As in many cases, after I take someone’s picture, I will show it to them on the back of my camera, but this time I got a reaction I’ve never had before. As she looked at her face on the screen, she began to touch her face. It was clear that she didn’t know what she looked like, and it had been a very long time, if ever, that she had seen her face. I am certain she was unaware of how old she really was. She was beautiful to me, but I’m not certain what her thoughts were about that.  I seriously hoped I hadn’t ruined her day.

I’ve been thinking about this encounter for the last week and a half since I met her.
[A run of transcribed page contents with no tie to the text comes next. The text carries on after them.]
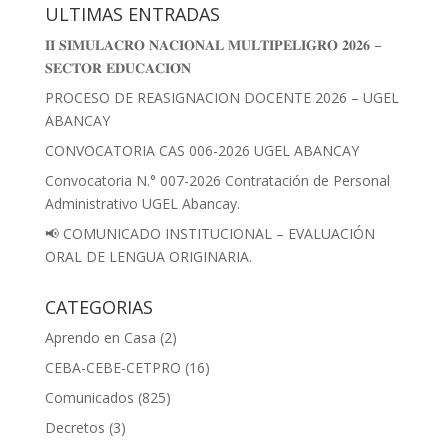
ULTIMAS ENTRADAS
𝐈𝐈 𝐒𝐈𝐌𝐔𝐋𝐀𝐂𝐑𝐎 𝐍𝐀𝐂𝐈𝐎𝐍𝐀𝐋 𝐌𝐔𝐋𝐓𝐈𝐏𝐄𝐋𝐈𝐆𝐑𝐎 𝟐𝟎𝟐𝟔 –
𝐒𝐄𝐂𝐓𝐎𝐑 𝐄𝐃𝐔𝐂𝐀𝐂𝐈𝐎́𝐍
PROCESO DE REASIGNACION DOCENTE 2026 – UGEL
ABANCAY
CONVOCATORIA CAS 006-2026 UGEL ABANCAY
Convocatoria N.° 007-2026 Contratación de Personal
Administrativo UGEL Abancay.
📢 COMUNICADO INSTITUCIONAL – EVALUACIÓN
ORAL DE LENGUA ORIGINARIA.
CATEGORIAS
Aprendo en Casa
(2)
CEBA-CEBE-CETPRO
(16)
Comunicados
(825)
Decretos
(3)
The story in itself was enough to tell about, but it made me think of the book of James, where it says, “You must be doers of the word and not only hearers who mislead themselves. 23 Those who hear but don’t do the word are like those who look at their faces in a mirror. 24 They look at themselves, walk away, and immediately forget what they were like. 25 But there are those who study the perfect law, the law of freedom, and continue to do it. They don’t listen and then forget, but they put it into practice in their lives. They will be blessed in whatever they do.”
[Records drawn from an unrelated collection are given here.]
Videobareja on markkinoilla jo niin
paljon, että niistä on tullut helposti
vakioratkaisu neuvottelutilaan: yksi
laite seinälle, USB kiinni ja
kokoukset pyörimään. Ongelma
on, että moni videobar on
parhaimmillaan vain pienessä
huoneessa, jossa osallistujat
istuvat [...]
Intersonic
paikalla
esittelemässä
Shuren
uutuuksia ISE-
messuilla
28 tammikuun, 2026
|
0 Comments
Until that day, I’d never met anyone who didn’t know what they look like. I hear people say all the time, just follow your heart, do what feels right. I think that’s terrible advice. Following your heart and doing what feels right is probably what gets people into trouble more than anything else. The book of Proverbs says, “There is a way which seems right to a man, But its end is the way of death.” The path to God has to come from God Himself and from his word, both of which are outside of ourselves. The analogy of the mirror took on a deeper meaning to me when I met this woman. She may have had an idea (possibly wrong) of what she looked like, and it was only when she saw what she looked like from an external source that the truth became apparent to her. It is the same with us spiritually. We  have an idea of who we think we are, and we’re exceptionally good at lying to ourselves about how great we are. It’s only after we see the reflection of ourselves in the word of God that it becomes apparent what we actually look like. It’s seeing ourselves from the outside that gives us honesty in our appearance. The standard always remains the same, not like our own view of ourselves which is based on comparison to others, and somehow manages to change based on our subjective idea of how good or bad we are. The fact is, we are all bad, but we’re also forgiven. As I wrote in a previous blog, the difference will be when we find where the chains of doom are kept. Will it be an unfamiliar place, or will we be so comfortable that we find that we had taken off our shoes to stay a while?

When we look in that mirror, let us look intently, and not forget what we’ve seen. Look at it often. If we walk away for a long time, we may find in coming back many years later, that the face we now see is vastly older and more haggard from the one we saw last time.